A lot of people have a momentary lapse in mental stability after I tell them how much water we require every day; and granted, it does sound like a lot, especially if you don’t particularly enjoy drinking water. So, here are some practical ways to try and keep yourself adequately hydrated:
Have a Glass with Dinner
Actually, with lunch and dinner. That’s an easy way to cross off two of the eight glasses per day, and it’ll help the food go down (and reduce bad-breath after a meal).
Get a cute jug
Something that helped me drink more water was buying a cute little water jug. I keep it on my bedside table with a glass, and the first thing I do after waking up is drink half a glass of water. As I get up and brush my teeth, stretch, get dressed, and read my Bible, I keep filling the glass and taking sips.
The jug and glass stay on the dining table throughout the day, so whenever I see them, I remember to drink water.
Buy a nice water bottle
The terms ‘cute’ and ‘nice’ are practical suggestions. If you like the look of something, you’re more likely to keep it in a noticeable place and use it.
Your water bottle, particularly, needs to be something you’ll enjoy having with you or carrying around.
If you have a favourite colour, or a typical accessory colour theme, try to find one that fits your wardrobe. Think about how heavy it is, what shape it is, if it feels nice to hold, and if it’s easy to drink from on the go.
When you drive or catch the train anywhere, have your water bottle sitting in your lap. Whenever you stop at a light or need something to do with your hands, take a sip of water.
If you’re moving around a lot, carry your bottle with you and take sips as you walk.
Whenever you catch up with friends for coffee or a meal, go out of your way to get some glasses and a bottle/jug of water for the table. Try to get through at least one glass of water alongside your food or other beverage. If you’re a competitive type, try to finish the bottle before you head off (between you and the other person… don’t be weird about it).
A few people have told me about apps you can download on your phone that remind you periodically to drink water. This is pretty much the new-age version of keeping a jug where you can see it. If you’re more of an app-person, this might be a good strategy. Just remember though, that like most ‘reminder’ apps, it’ll get old eventually and you’ll probably delete it from your phone to clear some memory. Don’t rely on the app, use it to help make water consumption a daily habit.
Coffee Connoisseurs and Tea Lovers
I’m sure I don’t need to tell you that a lot of teas and all of coffees have caffeine in them (bar de-caff, chai, and weird experimental lattes… Beetroot? Really?). You should make sure that for every cup of coffee or caffeinated tea, you’re drinking at least one extra cup of water (that’s right, on top of the eight cups a day. Think about it; is that third coffee really worth it? No.)

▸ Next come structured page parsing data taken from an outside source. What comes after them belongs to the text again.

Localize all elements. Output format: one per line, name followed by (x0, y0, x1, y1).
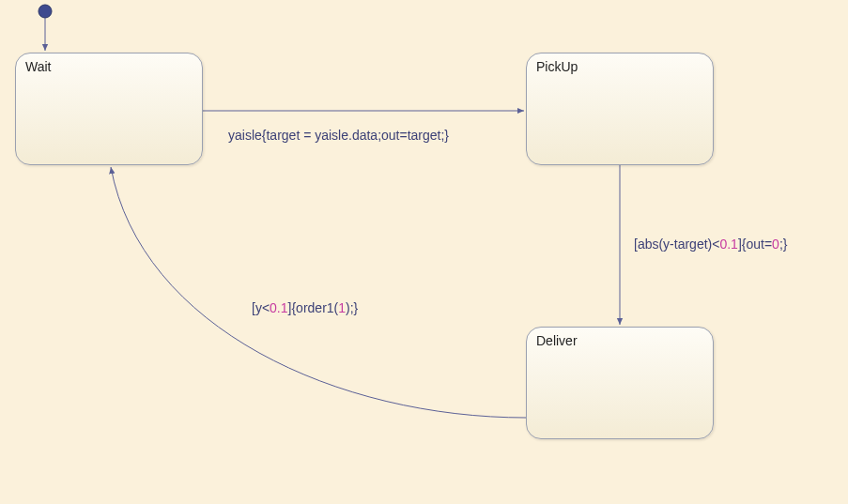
state-wait[interactable]: Wait (15, 53, 203, 165)
transition-deliver-to-wait-label: [y<0.1]{order1(1);} (252, 300, 358, 315)
state-pickup-label: PickUp (536, 59, 578, 74)
label-text: ;} (779, 237, 788, 252)
label-num: 0.1 (719, 237, 737, 252)
transition-pickup-to-deliver-label: [abs(y-target)<0.1]{out=0;} (634, 237, 787, 252)
state-wait-label: Wait (25, 59, 51, 74)
label-num: 0.1 (270, 300, 287, 315)
label-text: yaisle{target = yaisle.data;out=target;} (228, 128, 449, 143)
state-deliver[interactable]: Deliver (526, 327, 714, 439)
label-num: 1 (338, 300, 346, 315)
label-text: [y< (252, 300, 270, 315)
label-num: 0 (772, 237, 779, 252)
transition-wait-to-pickup-label: yaisle{target = yaisle.data;out=target;} (228, 128, 449, 143)
label-text: ]{order1( (288, 300, 339, 315)
state-pickup[interactable]: PickUp (526, 53, 714, 165)
label-text: [abs(y-target)< (634, 237, 719, 252)
label-text: ]{out= (738, 237, 772, 252)
state-deliver-label: Deliver (536, 333, 578, 348)
transition-deliver-to-wait (111, 167, 526, 418)
initial-state-dot (39, 5, 52, 18)
label-text: );} (346, 300, 358, 315)
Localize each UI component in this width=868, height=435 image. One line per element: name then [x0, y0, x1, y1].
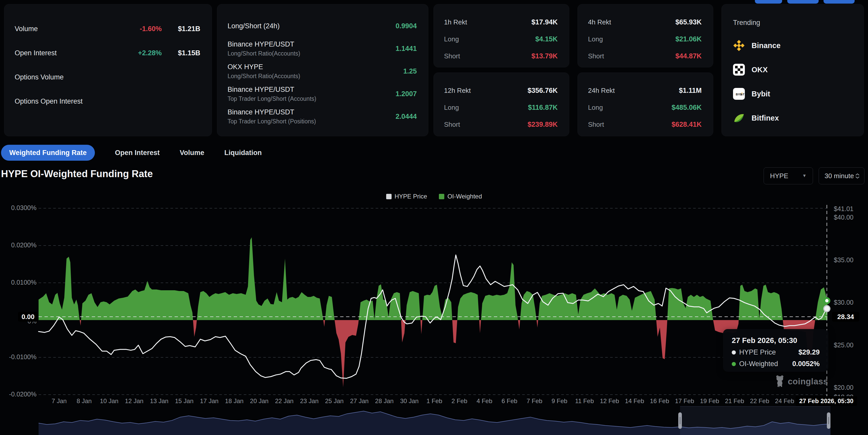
ls-value: 1.25: [403, 67, 417, 75]
rekt-short-label: Short: [444, 52, 460, 60]
trending-item-bybit[interactable]: BYB T Bybit: [733, 82, 854, 106]
x-axis-label: 24 Feb: [775, 398, 794, 405]
coinglass-mascot-icon: [774, 375, 785, 388]
stat-label: Volume: [14, 25, 108, 33]
tab-open-interest[interactable]: Open Interest: [115, 149, 160, 157]
y-right-tick: $25.00: [834, 341, 868, 349]
top-partial-button-1[interactable]: [755, 0, 782, 4]
legend-item-oi-weighted[interactable]: OI-Weighted: [439, 193, 482, 200]
tooltip-label: HYPE Price: [739, 348, 776, 356]
x-axis-label: 16 Feb: [650, 398, 669, 405]
ls-value: 1.1441: [396, 45, 417, 53]
ls-row: Binance HYPE/USDTTop Trader Long/Short (…: [227, 83, 417, 105]
ls-title: Binance HYPE/USDT: [227, 108, 396, 116]
rekt-long-label: Long: [444, 103, 459, 112]
trending-item-label: Bybit: [751, 90, 770, 98]
rekt-long-value: $485.06K: [672, 103, 702, 112]
rekt-short-value: $13.79K: [531, 52, 558, 60]
legend-swatch-oi-weighted: [439, 194, 444, 199]
x-axis-label: 18 Jan: [225, 398, 244, 405]
x-axis-label: 23 Jan: [300, 398, 318, 405]
crosshair-right-badge: 28.34: [832, 312, 859, 322]
x-axis-label: 22 Jan: [275, 398, 293, 405]
rekt-panel-1h: 1h Rekt$17.94K Long$4.15K Short$13.79K: [433, 4, 569, 67]
y-left-tick: 0.0300%: [0, 204, 36, 212]
y-left-tick: -0.0100%: [0, 353, 36, 361]
trending-item-label: OKX: [751, 66, 768, 74]
tab-volume[interactable]: Volume: [180, 149, 205, 157]
trending-item-bitfinex[interactable]: Bitfinex: [733, 106, 854, 130]
ls-row: Long/Short (24h) 0.9904: [227, 14, 417, 37]
x-axis-label: 30 Jan: [400, 398, 418, 405]
x-axis-label: 13 Jan: [150, 398, 168, 405]
x-axis-label: 1 Feb: [427, 398, 442, 405]
rekt-short-label: Short: [444, 121, 460, 129]
tooltip-date: 27 Feb 2026, 05:30: [732, 336, 820, 345]
stat-label: Open Interest: [14, 49, 108, 57]
navigator-left-handle[interactable]: [678, 412, 682, 429]
x-axis-label: 4 Feb: [476, 398, 492, 405]
ls-title: Long/Short (24h): [227, 22, 396, 30]
x-axis-label: 19 Feb: [700, 398, 719, 405]
x-axis-label: 6 Feb: [502, 398, 517, 405]
stat-value: $1.21B: [162, 25, 200, 33]
x-axis-label: 20 Jan: [250, 398, 269, 405]
rekt-long-value: $21.06K: [675, 35, 702, 43]
long-short-panel: Long/Short (24h) 0.9904 Binance HYPE/USD…: [217, 4, 428, 136]
trending-item-label: Binance: [751, 41, 781, 50]
symbol-select-value: HYPE: [770, 172, 788, 180]
stat-change: +2.28%: [108, 49, 162, 57]
tooltip-value: 0.0052%: [792, 360, 820, 368]
ls-value: 1.2007: [396, 90, 417, 98]
ls-value: 0.9904: [396, 22, 417, 30]
market-stats-panel: Volume -1.60% $1.21B Open Interest +2.28…: [4, 4, 212, 136]
funding-rate-chart[interactable]: [38, 205, 827, 399]
chart-legend: HYPE Price OI-Weighted: [0, 193, 868, 200]
x-axis-label: 11 Feb: [575, 398, 594, 405]
trending-item-binance[interactable]: Binance: [733, 33, 854, 58]
up-down-stepper-icon: [856, 173, 860, 179]
top-partial-button-2[interactable]: [787, 0, 818, 4]
crosshair-left-badge: 0.00: [18, 312, 38, 322]
ls-title: Binance HYPE/USDT: [227, 86, 396, 94]
y-right-tick: $30.00: [834, 299, 868, 306]
x-axis-label: 17 Feb: [675, 398, 694, 405]
symbol-select[interactable]: HYPE ▼: [764, 167, 813, 184]
x-axis-label: 10 Jan: [100, 398, 119, 405]
ls-subtitle: Long/Short Ratio(Accounts): [227, 50, 396, 57]
y-right-tick: $40.00: [834, 214, 868, 221]
rekt-short-label: Short: [588, 121, 604, 129]
rekt-short-value: $44.87K: [675, 52, 702, 60]
tooltip-label: OI-Weighted: [739, 360, 778, 368]
interval-select[interactable]: 30 minute: [818, 167, 864, 184]
ls-row: Binance HYPE/USDTLong/Short Ratio(Accoun…: [227, 37, 417, 60]
top-partial-button-3[interactable]: [824, 0, 855, 4]
chart-navigator[interactable]: [38, 406, 831, 435]
y-left-tick: -0.0200%: [0, 391, 36, 398]
tooltip-row: HYPE Price $29.29: [732, 348, 820, 356]
trending-item-okx[interactable]: OKX: [733, 58, 854, 82]
coinglass-watermark: coinglass: [774, 375, 828, 388]
tab-weighted-funding-rate[interactable]: Weighted Funding Rate: [1, 145, 95, 161]
svg-text:T: T: [743, 93, 744, 96]
rekt-title: 24h Rekt: [588, 87, 615, 95]
y-right-tick: $20.00: [834, 384, 868, 391]
rekt-total: $65.93K: [675, 18, 702, 26]
x-axis-label: 12 Feb: [600, 398, 619, 405]
rekt-long-value: $4.15K: [535, 35, 558, 43]
navigator-selected-range[interactable]: [680, 406, 831, 435]
x-axis-label: 27 Jan: [350, 398, 369, 405]
rekt-long-label: Long: [444, 35, 459, 43]
navigator-right-handle[interactable]: [827, 412, 831, 429]
legend-item-hype-price[interactable]: HYPE Price: [386, 193, 427, 200]
chevron-down-icon: ▼: [802, 173, 807, 179]
y-right-tick: $35.00: [834, 256, 868, 264]
rekt-long-label: Long: [588, 35, 603, 43]
stat-row-open-interest: Open Interest +2.28% $1.15B: [14, 41, 200, 65]
chart-tabs: Weighted Funding Rate Open Interest Volu…: [1, 145, 262, 161]
tooltip-row: OI-Weighted 0.0052%: [732, 360, 820, 368]
tab-liquidation[interactable]: Liquidation: [224, 149, 262, 157]
x-axis-label: 7 Jan: [52, 398, 67, 405]
x-axis-label: 15 Jan: [175, 398, 193, 405]
oi-dot-icon: [732, 362, 736, 366]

I’m not going to beat around the bush here; if you’re disciplined enough to workout, be it running, weights, or sport, you should be disciplined enough to drink more water.
For every hour of exercise, you need to drink an extra litre of water.
It’s easier than it sounds – if your workout isn’t making you thirsty enough to drink an extra litre, you’re probably not doing it right.
It sounds dramatic, but drinking enough water really is a discipline. And, like many physical disciplines, it brings with it a plethora of health benefits. So, if you want (or, let’s face it, need) to lose that extra bit of fat, put on some more muscle, or increase your study or work efficiency, get that water flowing through your body (but don’t drink too much at one time, otherwise it will literally be flowing through your body, if you know what I mean).
The first (and easiest) place to start is to increase your water intake, not just because it’s necessary but because the discipline is practise for everything else in life.
One small step for health; one giant leap for a better life.